Dopo quattro settimane di attesa il neopresidente degli Stati Uniti, Joe Biden, ha finalmente chiamato l’attuale primo ministro israeliano Benjamin Netanyahu. Come riporta la stampa israeliana, durante il colloquio telefonico avvenuto il 17 febbraio, i due leader hanno parlato degli apparati di difesa, della pace con i palestinesi e del Medioriente. Biden si è poi soffermato sugli Accordi di Abramo, sulle minacce dell’Iran e sulla piano vaccinale legato alla pandemia da Covid-19.

Come riporta il Times of Israel, Benjamin Netanyahu è il primo leader mediorientale a essere stato contattato da Biden – il 12° in assoluto. L’Ufficio del primo ministro israeliano ha comunicato che la conversazione ha avuto toni “molto amichevoli e calorosi” ed è durata circa un’ora. Concordia confermata anche dal presidente degli Stati Uniti ai giornalisti americani.
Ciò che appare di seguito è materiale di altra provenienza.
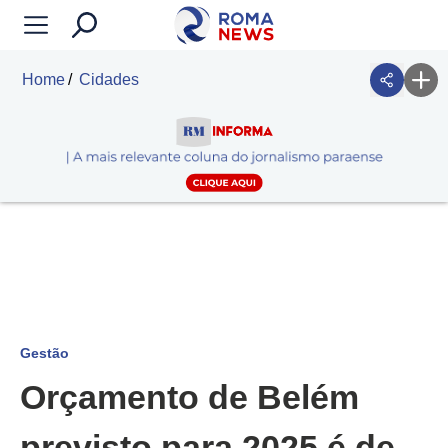
Home
Cidades
Gestão
Orçamento de Belém
previsto para 2025 é de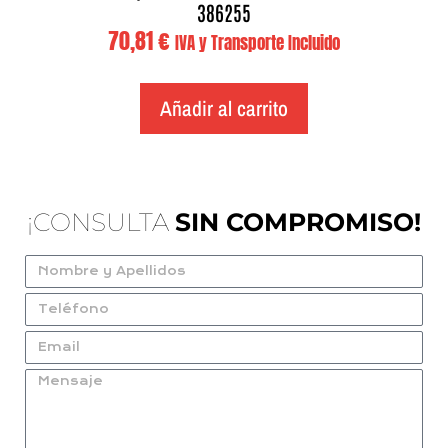
386255
70,81
€
IVA y Transporte Incluido
Añadir al carrito
¡CONSULTA
SIN COMPROMISO!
In una successiva comunicazione della Casa Bianca si è poi detto che Biden “ha descritto la propria storia personale dedicata costantemente alla sicurezza di Israele e ha espresso l’intenzione di rafforzare il legame USA-Israele, inclusa la cooperazione sulla difesa”.
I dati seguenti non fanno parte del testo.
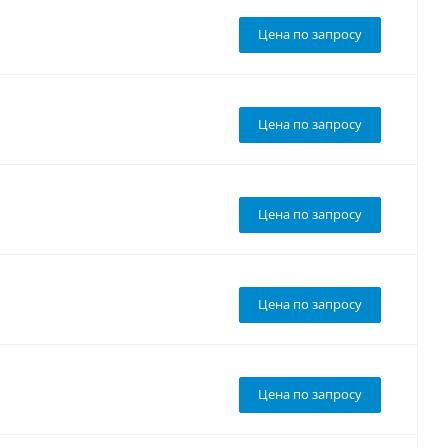
Цена по запросу
Цена по запросу
Цена по запросу
Цена по запросу
Цена по запросу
Il colloquio si è poi focalizzato sulle future conseguenze degli Accordi di Abramo sostenuti dall’Amministrazione Trump, sulla minaccia iraniana e sulle prossime sfide in Medioriente. Biden ha infatti promesso ulteriori colloqui con Israele. A parte ciò, il neopresidente americano ha elogiato il governo israeliano per l’impegno nella campagna vaccinale di massa che ha portato lo Stato ebraico a essere la nazione leader nelle vaccinazioni contro il Coronavirus.

«Io sono dalla parte di chiunque supporti le nostre politiche. Mi opporrò invece a chiunque ci metterà in pericolo, per esempio le politiche nucleari dell’Iran, minacciando la nostra esistenza, e non mi interessa se saranno dei Democratici», ha dichiarato Netanyahu a Channel 12.